**TRY IT:**
Given the listing below, write out exactly the lines starting with the line that has "CONTÁCTANOS" and going on through the line that has "POLÍTICA DE PRIVACIDAD Y CONDICIONES", both kept.

[Start of section]

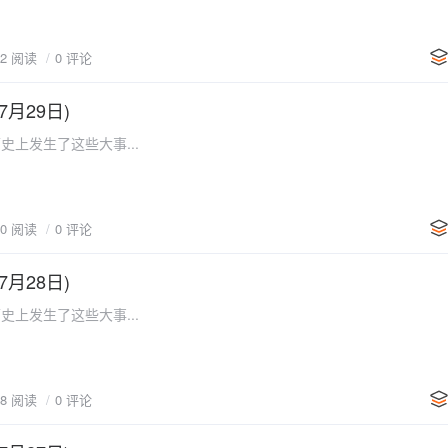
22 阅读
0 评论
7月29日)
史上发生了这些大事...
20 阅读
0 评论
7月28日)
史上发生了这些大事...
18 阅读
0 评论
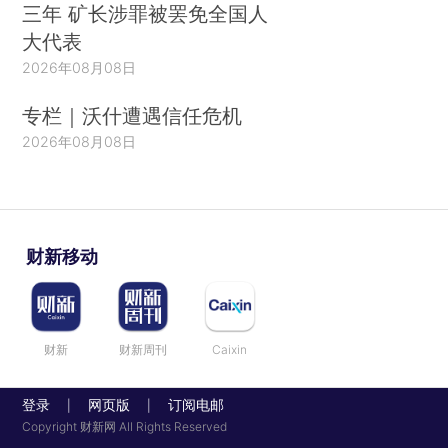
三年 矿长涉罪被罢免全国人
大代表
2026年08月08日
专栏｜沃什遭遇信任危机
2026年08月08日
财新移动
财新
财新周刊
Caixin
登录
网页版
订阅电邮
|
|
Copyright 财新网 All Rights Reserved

[End of section]
[Start of section]

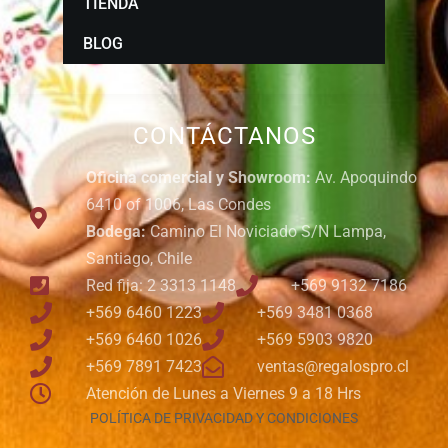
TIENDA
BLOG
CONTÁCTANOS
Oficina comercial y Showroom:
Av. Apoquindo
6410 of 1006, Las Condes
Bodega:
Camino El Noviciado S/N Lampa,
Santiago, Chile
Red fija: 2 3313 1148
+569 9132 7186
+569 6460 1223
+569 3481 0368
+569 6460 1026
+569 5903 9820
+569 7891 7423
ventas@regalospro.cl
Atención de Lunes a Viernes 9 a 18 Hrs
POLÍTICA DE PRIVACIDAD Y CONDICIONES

[End of section]

**EXERCISE OUTPUT:**
CONTÁCTANOS
Oficina comercial y Showroom:
Av. Apoquindo
6410 of 1006, Las Condes
Bodega:
Camino El Noviciado S/N Lampa,
Santiago, Chile
Red fija: 2 3313 1148
+569 9132 7186
+569 6460 1223
+569 3481 0368
+569 6460 1026
+569 5903 9820
+569 7891 7423
ventas@regalospro.cl
Atención de Lunes a Viernes 9 a 18 Hrs
POLÍTICA DE PRIVACIDAD Y CONDICIONES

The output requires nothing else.